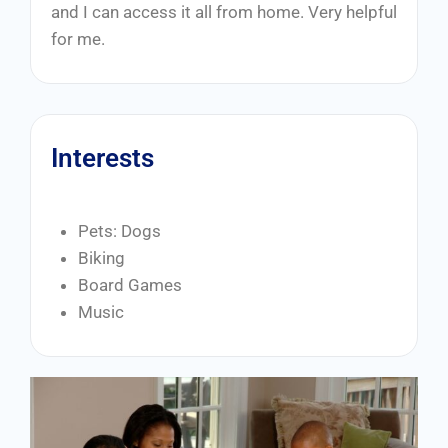
and I can access it all from home. Very helpful
for me.
Interests
Pets: Dogs
Biking
Board Games
Music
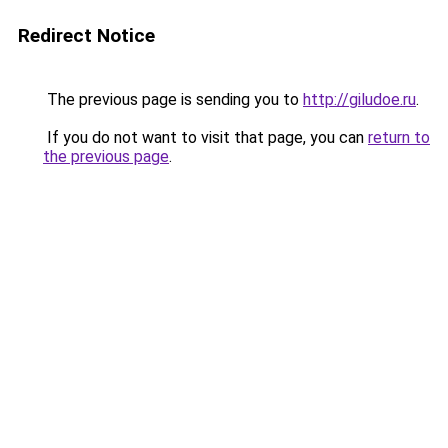
Redirect Notice
The previous page is sending you to
http://giludoe.ru
.
If you do not want to visit that page, you can
return to
the previous page
.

+ + + +

• **Task instructions**: Restate the preceding entries in full, word for word, with the pictures removed.

• **Answer section**:
and I can access it all from home. Very helpful
for me.
Interests
Pets: Dogs
Biking
Board Games
Music
Redirect Notice
The previous page is sending you to
http://giludoe.ru
.
If you do not want to visit that page, you can
return to
the previous page
.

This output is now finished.